Miller believes that rather than transform how people invest, Piqqem's sentiment readings will be one of many inputs investors consider when deciding which stocks to add to or remove from their portfolios. "It's something I would pay to get access to, to add to that investment calculus," he says. And just as CAPS incorporates CNBC stock guru Jim Cramer's stock picks into its data set, Miller says he would, too. "I may not agree with Jim Cramer, but it's important to me to know what he's saying about a particular [stock]."
is the market too big to be wise?For now, the demographic breakout that Piqqem provides for stock sentiment is fairly basic—limited to gender, age, and professional categories. But Miller sees potential for more specific demographic analysis, such as what engineers or other professionals living in northern California think of tech stocks such as Apple, which might be more predictive of earnings strength. However, generating data of that caliber will require a much larger and more diverse data set than Piqqem currently has, he adds.

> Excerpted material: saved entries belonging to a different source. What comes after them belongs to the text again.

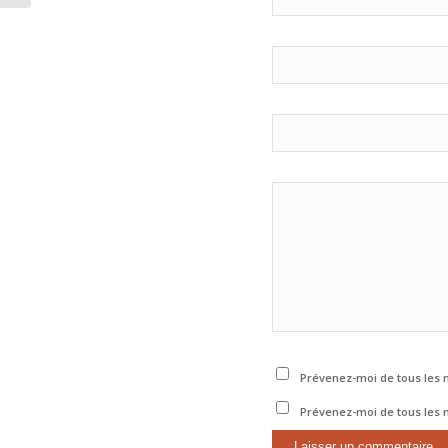
Prévenez-moi de tous les 
Prévenez-moi de tous les n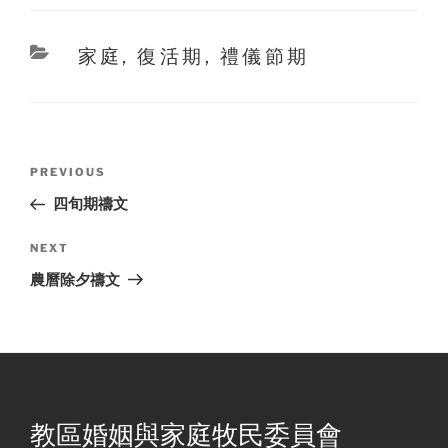
Categories
家庭
,
復活期
,
禮儀節期
Post
Previous
PREVIOUS
navigation
Post
四旬期禱文
Next
NEXT
Post
農曆除夕禱文
教區婚姻與家庭牧民委員會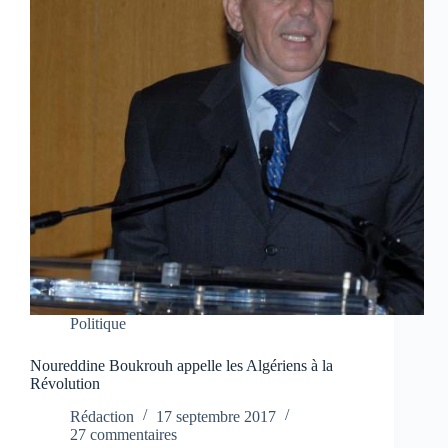
Politique
Noureddine Boukrouh appelle les Algériens à la
Révolution
Rédaction
17 septembre 2017
27 commentaires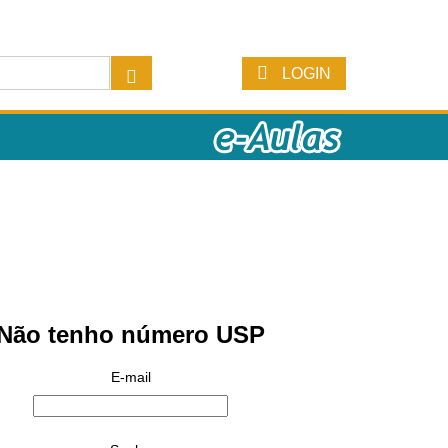
LOGIN
Não tenho número USP
E-mail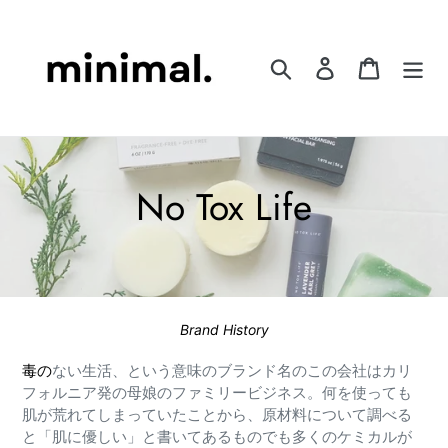
コ
ン
テ
検索
ログイン
カート
ン
ツ
に
ス
キ
コ
No Tox Life
ッ
プ
レ
す
る
ク
シ
Brand History
ョ
毒の
ない生活、という意味のブランド名のこの会社はカリ
フォルニア発の母娘のファミリービジネス。何を使っても
ン
肌が荒れてしまっていたことから、原材料について調べる
と「肌に優しい」と書いてあるものでも多くのケミカルが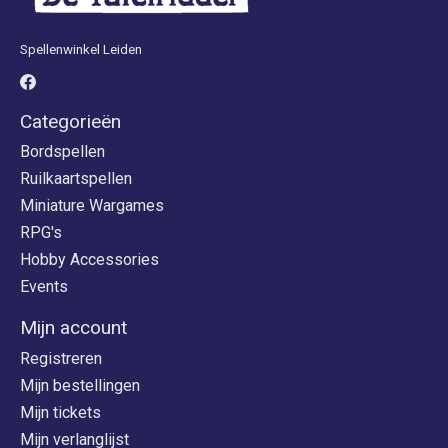
Spellenwinkel Leiden
Categorieën
Bordspellen
Ruilkaartspellen
Miniature Wargames
RPG's
Hobby Accessories
Events
Mijn account
Registreren
Mijn bestellingen
Mijn tickets
Mijn verlanglijst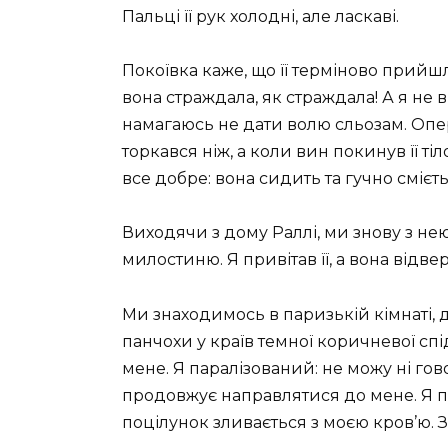
Пальці її рук холодні, але ласкаві.
Покоївка каже, що її терміново прийшл
вона страждала, як страждала! А я не в
намагаюсь не дати волю сльозам. Опера
торкався ніж, а коли вин покинув її тіл
все добре: вона сидить та гучно смієть
Виходячи з дому Раллі, ми знову з не
милостиню. Я привітав її, а вона відве
Ми знаходимось в паризькій кімнаті, д
панчохи у країв темної коричневої спі
мене. Я паралізований: не можу ні гово
продовжує направлятися до мене. Я під
поцілунок зливається з моєю кров’ю. З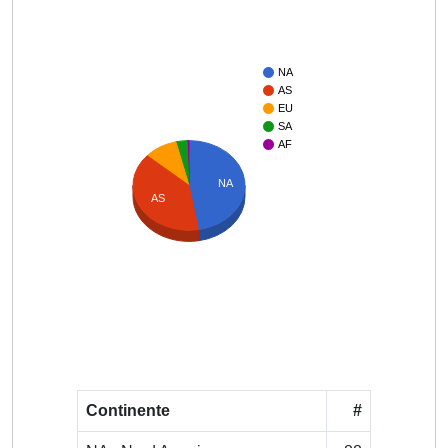
NA
AS
EU
SA
AF
NA
AS
Continente
#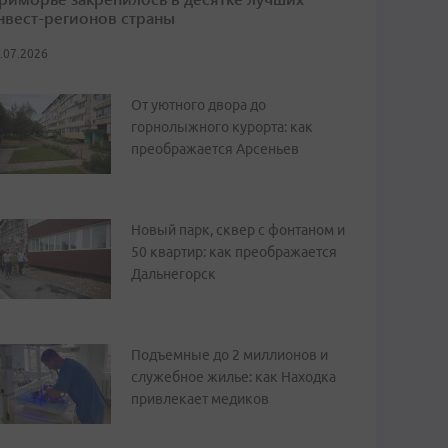
нвест-регионов страны
.07.2026
От уютного двора до
горнолыжного курорта: как
преображается Арсеньев
Новый парк, сквер с фонтаном и
50 квартир: как преображается
Дальнегорск
Подъемные до 2 миллионов и
служебное жилье: как Находка
привлекает медиков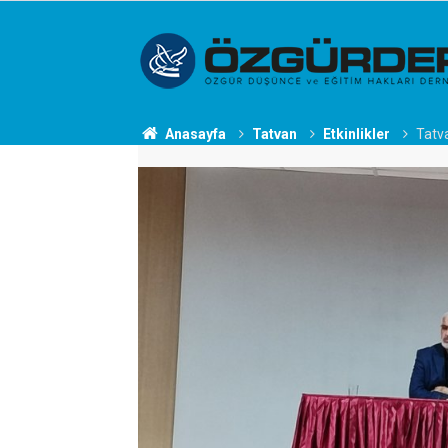
Anasayfa
Tatvan
Etkinlikler
Tatva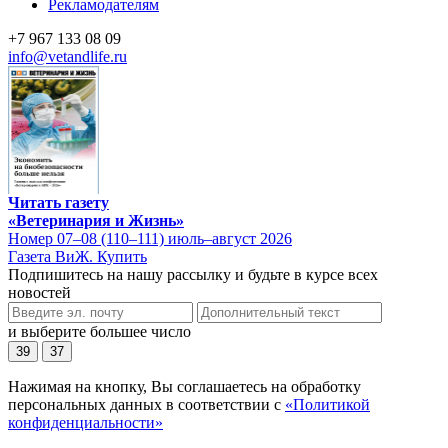
Рекламодателям
+7 967 133 08 09
info@vetandlife.ru
Читать газету
«Ветеринария и Жизнь»
Номер 07–08 (110–111) июль–август 2026
Газета ВиЖ. Купить
Подпишитесь на нашу рассылку и будьте в курсе всех
новостей
и выберите большее число
39
37
Нажимая на кнопку, Вы соглашаетесь на обработку
персональных данных в соответствии с
«Политикой
конфиденциальности»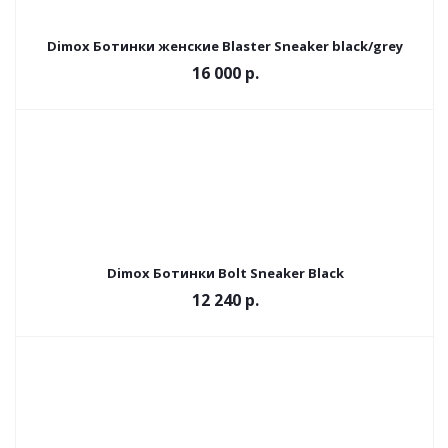
Dimox Ботинки женские Blaster Sneaker black/grey
16 000 р.
Dimox Ботинки Bolt Sneaker Black
12 240 р.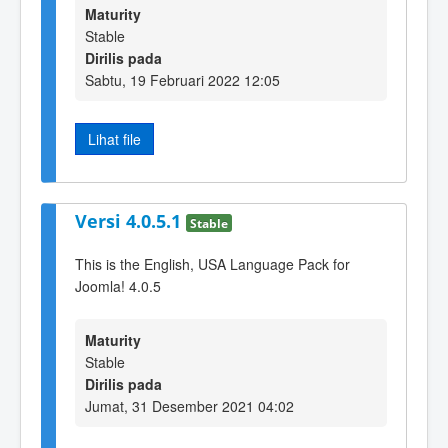
Maturity
Stable
Dirilis pada
Sabtu, 19 Februari 2022 12:05
Lihat file
Versi 4.0.5.1
Stable
This is the English, USA Language Pack for
Joomla! 4.0.5
Maturity
Stable
Dirilis pada
Jumat, 31 Desember 2021 04:02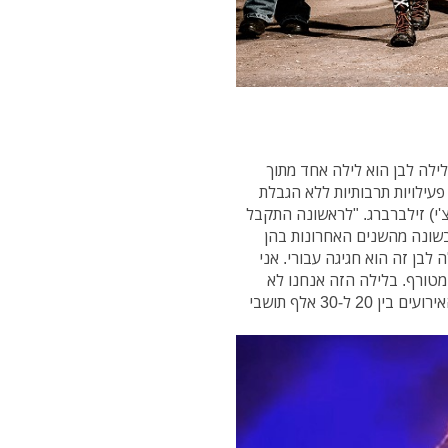
לילה לבן הוא לילה אחד מתוך
 פעילויות תרבותיות ללא הגבלת
צ'י) זילברברג. "לראשונה התקבל
בשונה מהשנים האחרונות בהן
בלבד. לכן, לילה לבן זה הוא חגיגה עבורי. אני
 מטורף. בלילה הזה אנחנו לא
רוצים לישון, רוצים להשתגע. אנו צופים שייהנו משלל האירועים בין 20 ל-30 אלף תושבי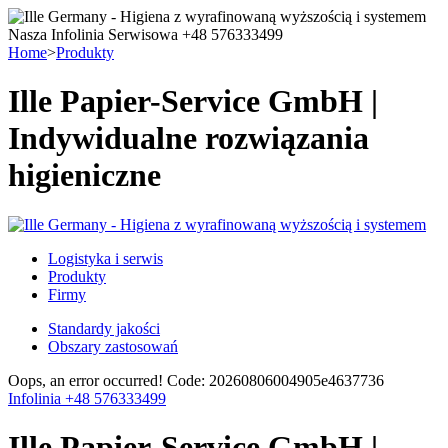
Nasza Infolinia Serwisowa +48 576333499
Home
>
Produkty
Ille Papier-Service GmbH |
Indywidualne rozwiązania
higieniczne
Logistyka i serwis
Produkty
Firmy
Standardy jakości
Obszary zastosowań
Oops, an error occurred! Code: 20260806004905e4637736
Infolinia +48 576333499
Ille Papier-Service GmbH |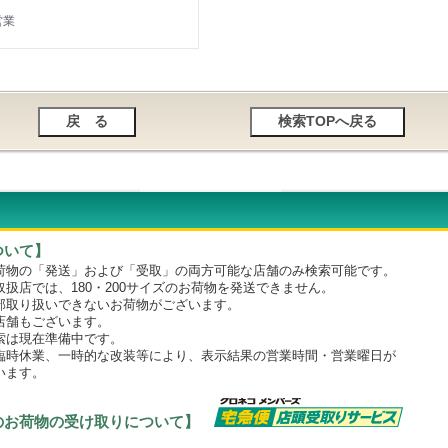
営業
ついて】
物の「発送」および「受取」の両方可能な店舗のみ検索可能です。
店では、180・200サイズのお荷物を発送できません。
取り扱いできないお荷物がございます。
舗もございます。
は現在準備中です。
時休業、一時的な改装等により、表示結果の営業時間・営業曜日が
います。
のお荷物の受け取りについて】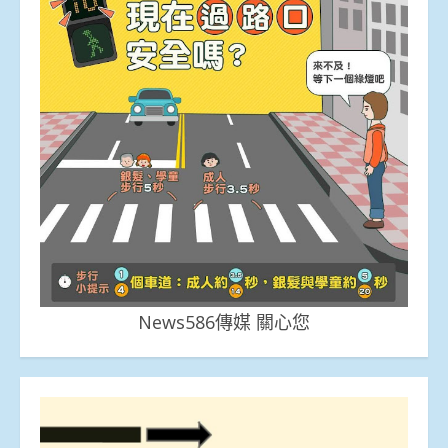
News586傳媒 關心您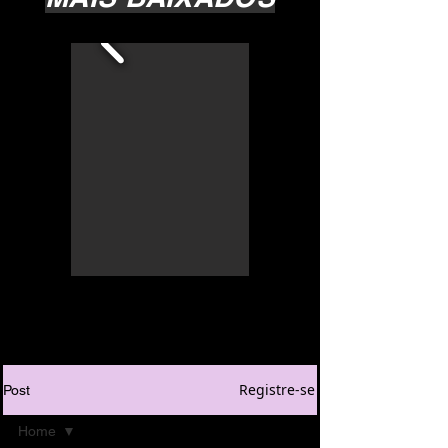
Registre-se
Post
Home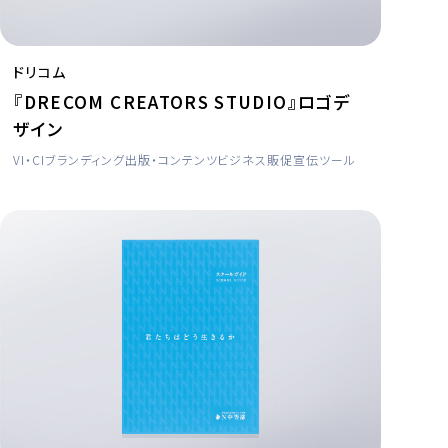
ドリコム
『DRECOM CREATORS STUDIO』ロゴデ
ザイン
VI・CI
ブランディング
出版・コンテンツビジネス
販促宣伝ツール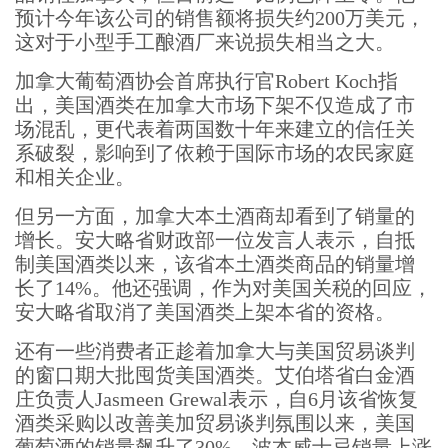
预计今年该公司的销售额将损失约200万美元，
这对于小型手工酿酒厂来说损失相当之大。
加拿大葡萄酒协会首席执行官Robert Koch指
出，美国酒类在加拿大市场下架不仅造成了市
场混乱，更代表着两国数十年来建立的信任关
系破裂，影响到了依赖于国际市场的农民家庭
和相关企业。
但另一方面，加拿大本土酒商却看到了销量的
增长。安大略省财政部一位发言人表示，自抵
制美国酒类以来，该省本土酒类商品的销量增
长了14%。他还强调，作为对美国关税的回应，
安大略省取消了美国酒类上架本省的资格。
还有一些消费者正趁着加拿大与美国贸易谈判
的窗口期大批囤货美国酒类。艾伯塔省白金酒
庄负责人Jasmeen Grewal表示，自6月该省恢复
酒类采购以改善美加贸易谈判氛围以来，美国
葡萄酒的销量飙升了30%，波本威士忌销量上涨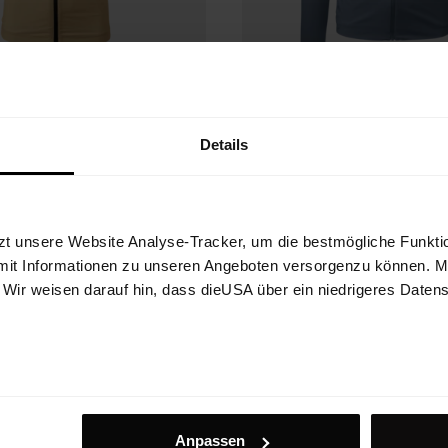
Details
mb WB Hybrid
Original Hybrid
Windbreaker Ja
zt unsere Website Analyse-Tracker, um die bestmögliche Funktio
ste für windige Tage beim Running
Dünne Windjacke für schweißtreibe
Wintersportarten wie Langlaufen un
mit Informationen zu unseren Angeboten versorgenzu können. Mit
. Wir weisen darauf hin, dass dieUSA über ein niedrigeres Daten
€ 259,90
25%
€ 149,93
Anpassen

Winter's response to skeptics who say that the wisdom of the crowd is already reflected in a stock price is to respond that the stock market reflects the disproportionate influence of big-block traders and analysts and is more a clearing house for information than a predictive market. Other critics argue that votes should be weighted according to how much money users have actually invested in a given stock because people are less likely to try to game the system when they have more to lose if they're wrong.
Dr. Craig Kaplan, chief executive of PredictWallStreet, believes there may an advantage in simply asking people what they think instead of putting more faith in the actions they take. He's found that people tend to be more willing to tell you what they think about a stock than to trade it. "We're able to get a read on what people are feeling before it crosses their threshold where they're ready to act," he says. "If you wait until somebody has already acted, how much edge do you have on the market? The market is a pretty efficient mechanism, but it can only process information put into it through trades."
It's too early to tell if Piqqem will remain beholden to the collective wisdom of the crowd or—like rivals—start to place more credence in the opinions of its superstars. Perhaps this crowd is smart enough to know that sentiment data should not be the only tool in buying and selling stocks.